Copy every entry verbatim and skip the pictures.

^^^^^^^^^^^^^^^^

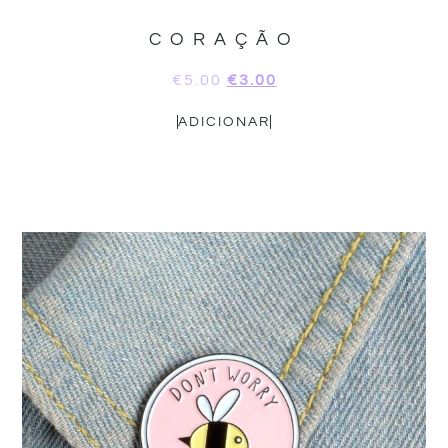
CORAÇÃO
€
5.00
€
3.00
ADICIONAR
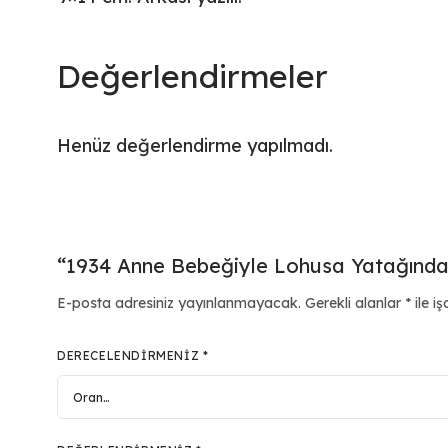
Değerlendirmeler
Henüz değerlendirme yapılmadı.
“1934 Anne Bebeğiyle Lohusa Yatağında F
E-posta adresiniz yayınlanmayacak.
Gerekli alanlar
*
ile iş
DERECELENDIRMENIZ
*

^^^^^^^^^^^^^^^^

→ **Solution below**
CORAÇÃO
€
5.00
€
3.00
ADICIONAR
Değerlendirmeler
Henüz değerlendirme yapılmadı.
“1934 Anne Bebeğiyle Lohusa Yatağında F
E-posta adresiniz yayınlanmayacak.
Gerekli alanlar
*
ile iş
DERECELENDIRMENIZ
*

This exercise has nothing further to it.